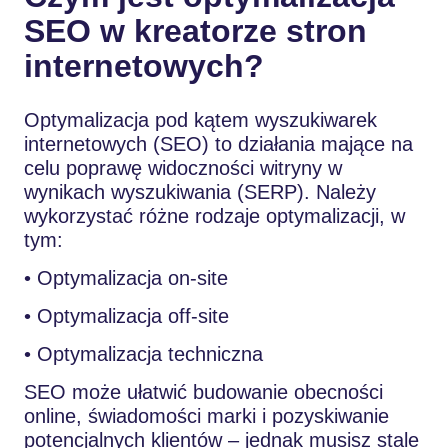
SEO w kreatorze stron
internetowych?
Optymalizacja pod kątem wyszukiwarek
internetowych (SEO) to działania mające na
celu poprawę widoczności witryny w
wynikach wyszukiwania (SERP). Należy
wykorzystać różne rodzaje optymalizacji, w
tym:
• Optymalizacja on-site
• Optymalizacja off-site
• Optymalizacja techniczna
SEO może ułatwić budowanie obecności
online, świadomości marki i pozyskiwanie
potencjalnych klientów – jednak musisz stale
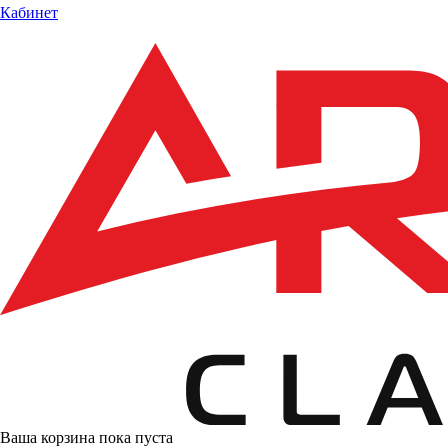
Кабинет
Ваша корзина пока пуста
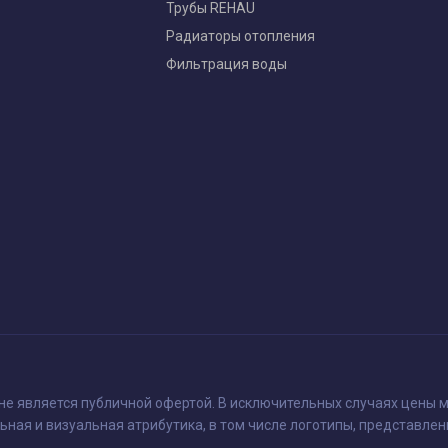
Трубы REHAU
Радиаторы отопления
Фильтрация воды
 не является публичной офертой. В исключительных случаях цены м
ьная и визуальная атрибутика, в том числе логотипы, представлен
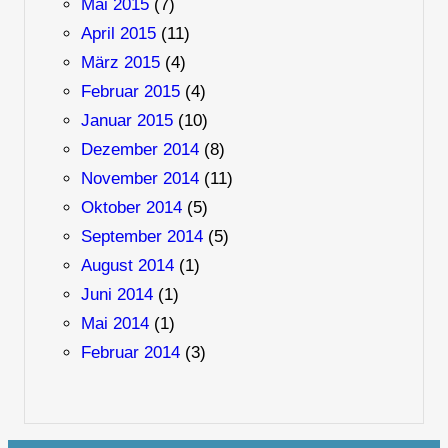
Mai 2015
(7)
April 2015
(11)
März 2015
(4)
Februar 2015
(4)
Januar 2015
(10)
Dezember 2014
(8)
November 2014
(11)
Oktober 2014
(5)
September 2014
(5)
August 2014
(1)
Juni 2014
(1)
Mai 2014
(1)
Februar 2014
(3)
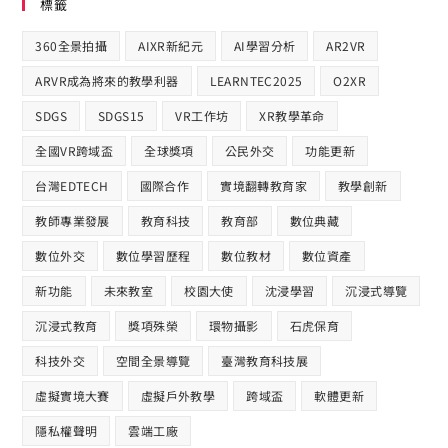
標籤
360全景拍攝
AIXR新紀元
AI學習分析
AR2VR
ARVR成為將來的教學利器
LEARNTEC2025
O2XR
SDGS
SDGS15
VR工作坊
XR教學革命
全國VR跨域盃
全球獎項
公民外交
功能更新
台灣EDTECH
國際合作​
實境翻轉教育家
教學創新
教師專業發展
教育科技
教育部
數位典藏
數位外交
數位學習歷程
數位教材
數位資產
新功能
未來教室
校園大使
沈浸學習
沉浸式導覽
沉浸式教育
獎項殊榮
環物攝影
石虎保育
科技外交
空間全景導覽
臺灣教育科技展
虛擬實境大賽
虛擬戶外教學
跨域盃
軟體更新
隱私權聲明
雲端工廠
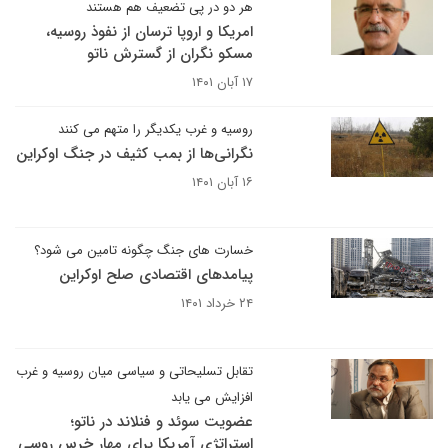
هر دو در پی تضعیف هم هستند
امریکا و اروپا ترسان از نفوذ روسیه،
مسکو نگران از گسترش ناتو
۱۷ آبان ۱۴۰۱
روسیه و غرب یکدیگر را متهم می کنند
نگرانی‌ها از بمب کثیف در جنگ اوکراین
۱۶ آبان ۱۴۰۱
خسارت های جنگ چگونه تامین می شود؟
پیامدهای اقتصادی صلح اوکراین
۲۴ خرداد ۱۴۰۱
تقابل تسلیحاتی و سیاسی میان روسیه و غرب
افزایش می یابد
عضویت سوئد و فنلاند در ناتو؛
استراتژی آمریکا برای مهار خرس روسی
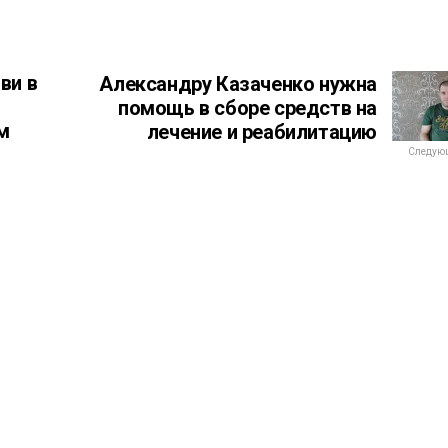
ви в
Александру Казаченко нужна
помощь в сборе средств на
м
лечение и реабилитацию
Следующ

> [What you will do]: Among the records above, locate the line containing "September 2014" and the line containing "روسیه و غرب یکدیگر را متهم می کنند", then transcribe exactly the lines starting at the first and ending at the second, with no pictures.

> [Solution below]:
September 2014
(5)
August 2014
(1)
Juni 2014
(1)
Mai 2014
(1)
Februar 2014
(3)
標籤
360全景拍攝
AIXR新紀元
AI學習分析
AR2VR
ARVR成為將來的教學利器
LEARNTEC2025
O2XR
SDGS
SDGS15
VR工作坊
XR教學革命
全國VR跨域盃
全球獎項
公民外交
功能更新
台灣EDTECH
國際合作​
實境翻轉教育家
教學創新
教師專業發展
教育科技
教育部
數位典藏
數位外交
數位學習歷程
數位教材
數位資產
新功能
未來教室
校園大使
沈浸學習
沉浸式導覽
沉浸式教育
獎項殊榮
環物攝影
石虎保育
科技外交
空間全景導覽
臺灣教育科技展
虛擬實境大賽
虛擬戶外教學
跨域盃
軟體更新
隱私權聲明
雲端工廠
هر دو در پی تضعیف هم هستند
امریکا و اروپا ترسان از نفوذ روسیه،
مسکو نگران از گسترش ناتو
۱۷ آبان ۱۴۰۱
روسیه و غرب یکدیگر را متهم می کنند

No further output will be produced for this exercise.